Microbiota Determinants in Early Life and Their Immunologic Health Consequences

Author(s):
Jose Saavedra

Key messages:

• Birth by cesarean section rather than vaginal delivery, and formula feeding rather than
breastfeeding lead to dysbiosis (an altered microbial profile and lower diversity), which may define or influence microbiota composition in later life.
• Both lack of breastfeeding and birth by cesarean section are independently associated with similar immune related disease risks, protective as well as inflammatory. These include
infections, allergy, inflammatory bowel disease, leukemia. And these health conditions are also associated with dysbiosis.
• Early life dysbiosis resulting from determining factors such as cesarean section and lack of breastfeeding is a major link, and potentially an etiologic factor, in the risk expression of
multiple acute and chronic conditions throughout life.
The gut microbiota plays a major role in the development and function of immune protective mechanisms (e.g., those associated with risk of infectious disease), as
well as immunomodulatory functions (e.g., those associated with risk of allergy, inflammatory bowel disease, neoplasia). The development of this complex
ecosystem in each infant is driven by multiple determinant factors: genetic, maternal (including prenatal), and environmental. While many environmental factors, including geography, family structure, pets, antibiotics, play a role; by far, the mode of birth
(cesarean versus vaginal delivery) and the type of feeding (breast feeding versus other substitutes) appear to be the most significant modulators of the early development of each individual’s microbiota.

Breastfeeding promotes microbiota development with significant diversity and predominance of specific species, particularly bifidobacteria and lactobacilli, via
multiple mechanisms, including breast milk bacteria composition and human milk oligosaccharides. Non-breastfed infants develop dysbiosis–generally described as
altered gut microbiota profiles and changes in diversity, as compared to breastfed. Clinically, breastfed infants are generally protected from a number of health conditions
associated with use of breast milk substitutes. These include lower risk from infections, and immunological disease such as asthma, other allergies, type one diabetes, and
leukemia, as well as metabolic disease (obesity and type 2 diabetes). Notably, all these health conditions have been associated with dysbiosis later in life.

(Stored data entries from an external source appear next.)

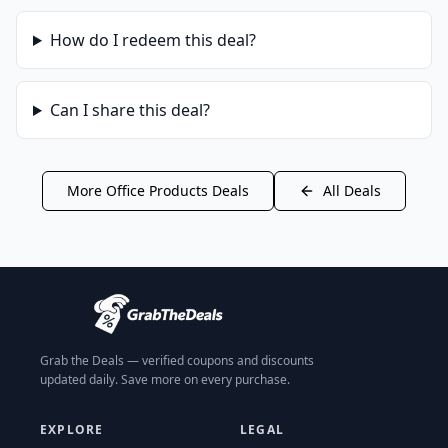
How do I redeem this deal?
Can I share this deal?
More
Office Products
Deals
All Deals
Grab the Deals — verified coupons and discounts
updated daily. Save more on every purchase.
EXPLORE
LEGAL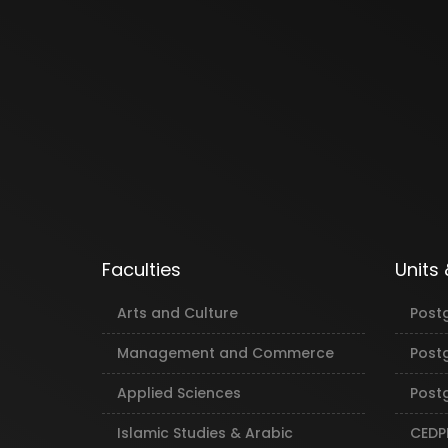
Faculties
Units
Arts and Culture
Post
Management and Commerce
Post
Applied Sciences
Postg
Islamic Studies & Arabic
CEDP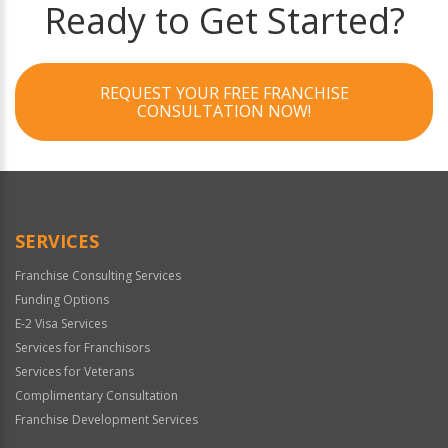
Ready to Get Started?
REQUEST YOUR FREE FRANCHISE
CONSULTATION NOW!
SERVICES
Franchise Consulting Services
Funding Options
E-2 Visa Services
Services for Franchisors
Services for Veterans
Complimentary Consultation
Franchise Development Services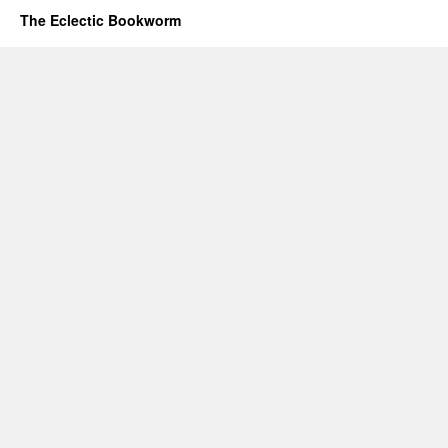
The Eclectic Bookworm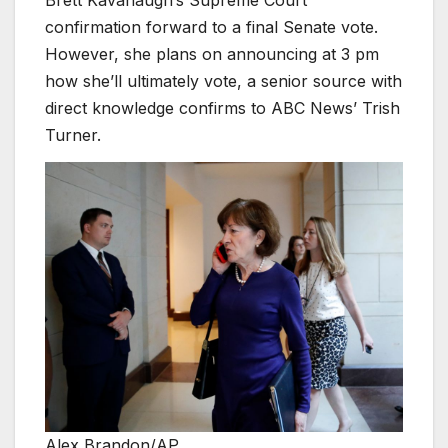
confirmation forward to a final Senate vote.
However, she plans on announcing at 3 pm
how she’ll ultimately vote, a senior source with
direct knowledge confirms to ABC News’ Trish
Turner.
Alex Brandon/AP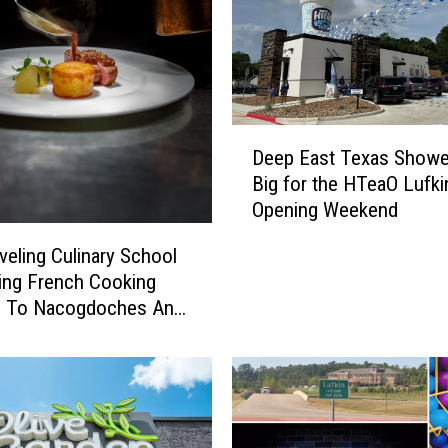
D
Deep East Texas Show
e
Big for the HTeaO Lufki
e
Opening Weekend
p
E
veling Culinary School
a
ging French Cooking
s
s To Nacogdoches And
t
T
e
x
a
s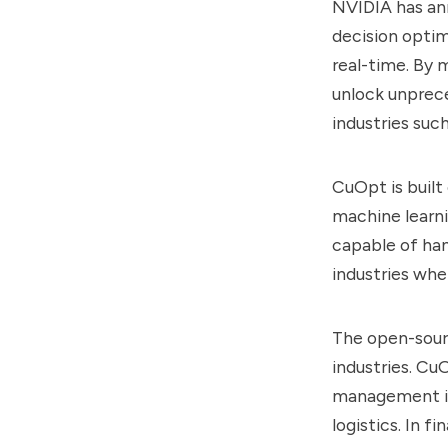
NVIDIA has an
decision optim
real-time. By
unlock unprece
industries such
CuOpt is built
machine learni
capable of han
industries wher
The open-sourc
industries. Cu
management in 
logistics. In 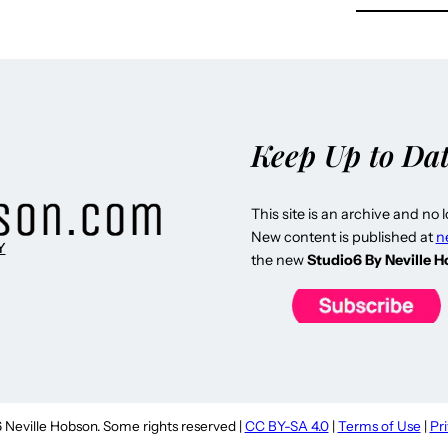
Keep Up to Da
This site is an archive and no 
New content is published at
n
Y
the new
Studio6 By Neville 
Neville Hobson. Some rights reserved |
CC BY-SA 4.0
|
Terms of Use
|
Pr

Similarly, compared with vaginal birth, birth by cesarean section has been associated with a less diverse microbiota, and altered microbial profiles, including lower presence of bifidobacteria1. Increasingly, strong associations have been reported between cesarean delivery and disease in infancy and later life.2

Cesarean delivery increases risk of gastroenteritis, respiratory infections, and otitis media. It has also been shown to be strongly associated with risk of hospitalizations
for acute gastroenteritis in the first two years of life, and this risk is exacerbated
further for those who are not breastfeed.3 Cesarean birth also increases risk of obesity4 and type 2 diabetes. Most notably, it increases risk of allergic disease, including asthma, atopic dermatitis, and particularly food allergy.5 And the relative risk of leukemia, particularly acute lymphocytic leukemia appears also to be increased.6

Of note, all these conditions are also associated with dysbiosis. Most studies so far linking cesarean birth to disease are associative and long-term prospective studies are underway. However, alterations in microbial composition, diversity, and maturity
appear to precede some of these manifestations.7 It is increasingly becoming clear that the development of early life dysbiosis (resulting from determining factors such as cesarean section and lack of breastfeeding) is a major link, and potentially an etiologic
factor in the risk expression of multiple acute and chronic conditions. The use of specific species and strains of bifidobacteria (e.g., B. infantis, B. lactis) and lactobacilli (L. rhamnosus, L. reuteri) as probiotics has been shown to have effects on infectious intestinal and respiratory illness, and have effect on modulating gut barrier function, IgA
secretion, and T lymphocytes activity modulation. Thus, probiotics may have the potential for mitigating the dysbiosis associated with cesarean birth of lack of
breastfeeding and its longer-term immune related consequences.